• **TASK OBJECTIVE**
Make an exact copy of all the records that follow, apart from the pictures.
====== DATA EXCERPTS
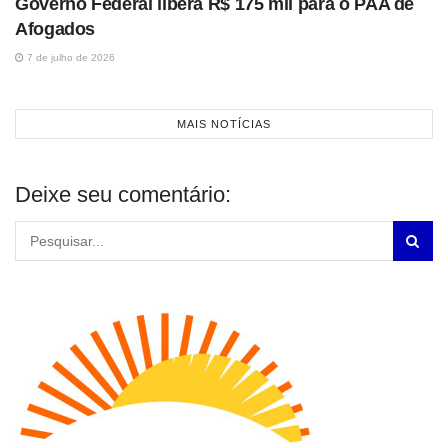
Governo Federal libera R$ 175 mil para o PAA de
Afogados
7 de julho de 2026
MAIS NOTÍCIAS
Deixe seu comentário:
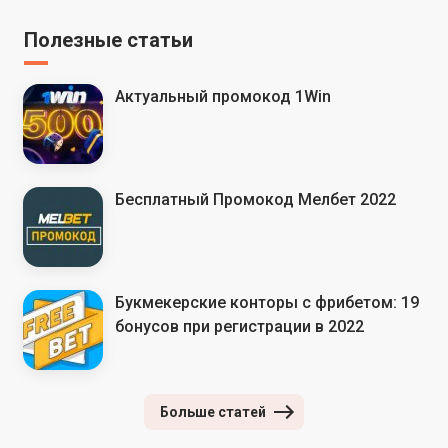
Полезные статьи
Актуальный промокод 1Win
Бесплатный Промокод Мелбет 2022
Букмекерские конторы с фрибетом: 19
бонусов при регистрации в 2022
Больше статей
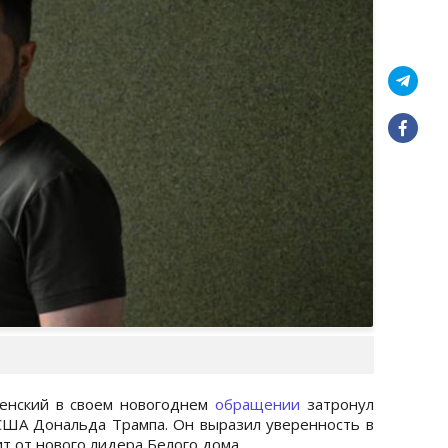
енский в своем новогоднем
обращении
затронул
США Дональда Трампа. Он выразил уверенность в
т от нового лидера Белого дома.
============
• **TASK RESPONSE**
Governo Federal libera R$ 175 mil para o PAA de
Afogados
7 de julho de 2026
MAIS NOTÍCIAS
Deixe seu comentário:
Полезные статьи
Актуальный промокод 1Win
Бесплатный Промокод Мелбет 2022
Букмекерские конторы с фрибетом: 19
бонусов при регистрации в 2022
Больше статей
енский в своем новогоднем
обращении
затронул
США Дональда Трампа. Он выразил уверенность в
т от нового лидера Белого дома.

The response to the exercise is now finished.